◆ **EXERCISE DESCRIPTION**: All of the entries below should be printed exactly; the pictures are to be left out.

[Stored data entries]
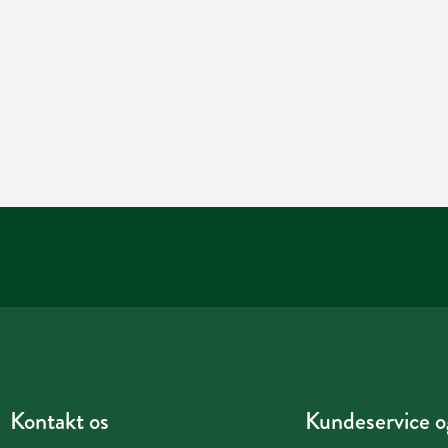
Kontakt os
Kundeservice og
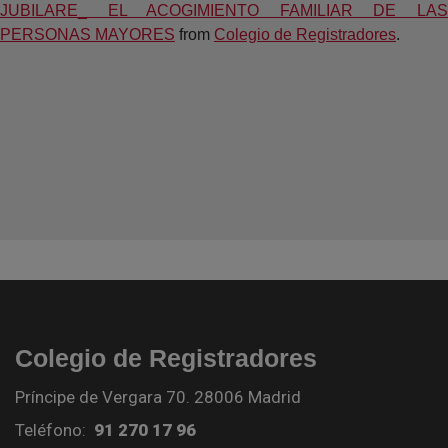
JUBILARE_ EL ACOGIMIENTO FAMILIAR DE LAS
PERSONAS MAYORES
from
Colegio de Registradores
.
Colegio de Registradores
Príncipe de Vergara 70. 28006 Madrid
Teléfono:
91 270 17 96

◆ **RESPONSE TO THE TASK**:
Kontakt os
Kundeservice og
JUBILARE_ EL ACOGIMIENTO FAMILIAR DE LAS
PERSONAS MAYORES
from
Colegio de Registradores
.
Colegio de Registradores
Príncipe de Vergara 70. 28006 Madrid
Teléfono:
91 270 17 96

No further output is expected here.